### DATASET ENTRIES
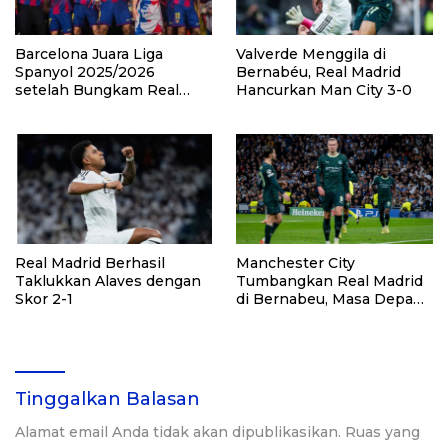
Barcelona Juara Liga
Valverde Menggila di
Spanyol 2025/2026
Bernabéu, Real Madrid
setelah Bungkam Real
Hancurkan Man City 3-0
Madrid 2-0
Real Madrid Berhasil
Manchester City
Taklukkan Alaves dengan
Tumbangkan Real Madrid
Skor 2-1
di Bernabeu, Masa Depan
Xabi Alonso di Ujung
Tanduk
Tinggalkan Balasan
Alamat email Anda tidak akan dipublikasikan.
Ruas yang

### WORK TASK
Without including any pictures, print all of the material exactly as given.

### RESPONSE
Barcelona Juara Liga
Valverde Menggila di
Spanyol 2025/2026
Bernabéu, Real Madrid
setelah Bungkam Real
Hancurkan Man City 3-0
Madrid 2-0
Real Madrid Berhasil
Manchester City
Taklukkan Alaves dengan
Tumbangkan Real Madrid
Skor 2-1
di Bernabeu, Masa Depan
Xabi Alonso di Ujung
Tanduk
Tinggalkan Balasan
Alamat email Anda tidak akan dipublikasikan.
Ruas yang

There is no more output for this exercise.